Dans le cadre du Prix Turgot des meilleurs livres francophones d’économie financière, LouisBachelier.org publie quelques-unes des chroniques rédigées par le Club de présélection.

Ce billet est consacré à Croissance Zéro, de Patrick Artus et Marie-Paule Viard, paru aux Editions Fayard (2015).

Cessons de nous voiler la face : les prévisions de croissance que nous égrènent depuis 2009, les gouvernements successifs ont perdu de la crédibilité. 2% de croissance en 2017 et au-delà relève de la mission impossible ! La croissance qu’a connue la France à la fin du XXème siècle, fondée sur les gains de productivité et le progrès technique, n’était pas la règle d’un monde nouveau mais l’exception d’une histoire têtue, thèse que l’ouvrage défend abondamment. Faut-il pour autant se décourager ? Non, nous disent les auteurs qui ne veulent pas appartenir au clan des « déclinistes ». La France est au seuil d’un nouveau mode de développement. Soit elle refuse d’affronter cette réalité au risque de basculer dans « la violence la plus légitime » (quels sont les critères de légitimité de la violence ?), soit elle change de logiciel et s’ouvre de nouvelles pistes de création de bien-être qui offriraient à sa jeunesse des perspectives et lui ôteraient les envies de repli sur soi, d’expatriation et de violence.

Néanmoins l’ouvrage reste peu disert sur les impacts – que peu d’économistes sont en mesure d’évaluer précisément- de la révolution numérique -et c’est probablement un regret du lecteur- qui sont susceptibles de modifier grandement l’ordonnance que les auteurs prescrivent avec dix mesures prioritaires dont celles-ci: ramener le niveau du smic à 50% du salaire médian, investir massivement sur les formations professionnalisantes, repousser d’un an l’âge de la retraite pour tous, faire converger progressivement CDI et CDD, limiter au strict minimum les transferts publics, recentrer les dépenses publiques sur les priorités afin de les faire revenir dans la moyenne de la zone euro…
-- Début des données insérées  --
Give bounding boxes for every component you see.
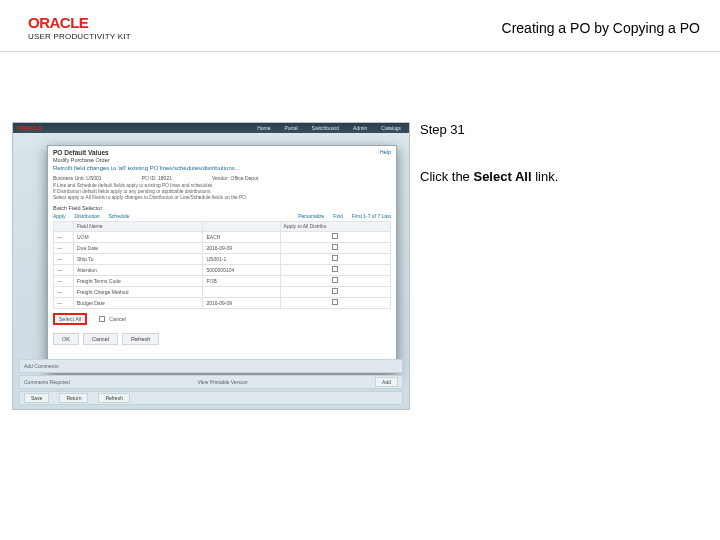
instruction-pane: Step 31 Click the Select All link. (420, 52, 710, 420)
checkbox[interactable] (332, 244, 338, 250)
footer-row-3: Save Return Refresh (19, 391, 403, 405)
app-brand: ORACLE (17, 125, 42, 131)
grid-toolbar: Apply Distribution Schedule Personalize … (48, 211, 396, 221)
cancel-link[interactable]: Cancel (109, 316, 126, 322)
toolbar-distribution[interactable]: Distribution (75, 213, 100, 219)
modal-subtitle: Modify Purchase Order (48, 157, 396, 164)
toolbar-apply[interactable]: Apply (53, 213, 66, 219)
checkbox[interactable] (332, 299, 338, 305)
oracle-logo: ORACLE (28, 14, 131, 31)
select-all-link-highlight[interactable]: Select All (53, 313, 87, 325)
topic-title: Creating a PO by Copying a PO (502, 20, 706, 36)
grid-header-fieldname: Field Name (74, 221, 203, 231)
modal-po-defaults: Help PO Default Values Modify Purchase O… (47, 145, 397, 373)
checkbox[interactable] (99, 316, 105, 322)
toolbar-paging: First 1-7 of 7 Last (352, 213, 391, 219)
refresh-button-footer[interactable]: Refresh (98, 393, 130, 403)
checkbox[interactable] (332, 266, 338, 272)
bottom-button-row: OK Cancel Refresh (48, 329, 396, 349)
footer-label: Add Comments (24, 363, 58, 369)
table-row: —Freight Charge Method (54, 286, 391, 297)
table-row: —Budget Date2016-09-09 (54, 297, 391, 308)
screenshot-thumbnail: ORACLE Home Portal Switchboard Admin Cat… (12, 122, 410, 410)
footer-left: Comments Required (24, 379, 70, 385)
select-all-link: Select All (59, 316, 82, 322)
save-button[interactable]: Save (24, 393, 49, 403)
id-poid: PO ID: 18021 (142, 175, 172, 181)
field-grid: Field Name Apply to All Distribs —UOMEAC… (53, 221, 391, 309)
id-bu: Business Unit: US001 (53, 175, 102, 181)
screenshot-pane: ORACLE Home Portal Switchboard Admin Cat… (0, 52, 420, 420)
checkbox[interactable] (332, 233, 338, 239)
grid-header-blank (54, 221, 74, 231)
table-row: —Due Date2016-09-09 (54, 242, 391, 253)
footer-row-2: Comments Required View Printable Version… (19, 375, 403, 389)
checkbox[interactable] (332, 288, 338, 294)
info-block: If Line and Schedule default fields appl… (48, 183, 396, 203)
section-head: Batch Field Selector (48, 203, 396, 211)
instruction-target: Select All (473, 169, 531, 184)
modal-title: PO Default Values (48, 146, 396, 157)
grid-header-value (203, 221, 280, 231)
table-row: —Attention5000000104 (54, 264, 391, 275)
step-label: Step 31 (420, 122, 700, 137)
cancel-button[interactable]: Cancel (83, 333, 118, 345)
instruction-suffix: link. (532, 169, 559, 184)
footer-center[interactable]: View Printable Version (198, 379, 248, 385)
upk-subbrand: USER PRODUCTIVITY KIT (28, 32, 131, 41)
table-row: —Freight Terms CodeFOB (54, 275, 391, 286)
nav-item[interactable]: Admin (353, 125, 367, 131)
id-row: Business Unit: US001 PO ID: 18021 Vendor… (48, 175, 396, 183)
id-vendor: Vendor: Office Depot (212, 175, 258, 181)
toolbar-personalize[interactable]: Personalize (298, 213, 324, 219)
footer-row-1: Add Comments (19, 359, 403, 373)
help-link[interactable]: Help (380, 149, 391, 155)
add-button[interactable]: Add (375, 377, 398, 387)
grid-header-apply: Apply to All Distribs (280, 221, 390, 231)
toolbar-schedule[interactable]: Schedule (109, 213, 130, 219)
app-nav: Home Portal Switchboard Admin Catalogs (257, 125, 401, 131)
nav-item[interactable]: Switchboard (312, 125, 340, 131)
toolbar-find[interactable]: Find (333, 213, 343, 219)
instruction-prefix: Click the (420, 169, 473, 184)
ok-button[interactable]: OK (53, 333, 79, 345)
header-bar: ORACLE USER PRODUCTIVITY KIT Creating a … (0, 0, 720, 52)
instruction-text: Click the Select All link. (420, 169, 700, 184)
table-row: —Ship ToUS001-1 (54, 253, 391, 264)
refresh-button[interactable]: Refresh (122, 333, 159, 345)
nav-item[interactable]: Catalogs (381, 125, 401, 131)
checkbox[interactable] (332, 277, 338, 283)
modal-blue-line: Retrofit field changes to 'all' existing… (48, 164, 396, 175)
logo-block: ORACLE USER PRODUCTIVITY KIT (28, 14, 131, 41)
content: ORACLE Home Portal Switchboard Admin Cat… (0, 52, 720, 420)
nav-item[interactable]: Home (257, 125, 270, 131)
action-row: Select All Cancel (48, 309, 396, 329)
nav-item[interactable]: Portal (285, 125, 298, 131)
return-button[interactable]: Return (59, 393, 88, 403)
checkbox[interactable] (332, 255, 338, 261)
table-row: —UOMEACH (54, 231, 391, 242)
On voit que pour les auteurs, les lois Macron ne sont que des entrées en matière qui ne seront suivies d’effet et prolongées que si les Français peuvent mettre leurs efforts au service d’un projet collectif qui transcende les aspirations individuelles et garantisse aux plus « entreprenants » les moyens de préparer l’avenir. Si la prospérité doit être plus modeste, il est essentiel qu’elle soit mieux partagée. Un projet de ce type a fait défaut à nos dirigeants depuis des décennies.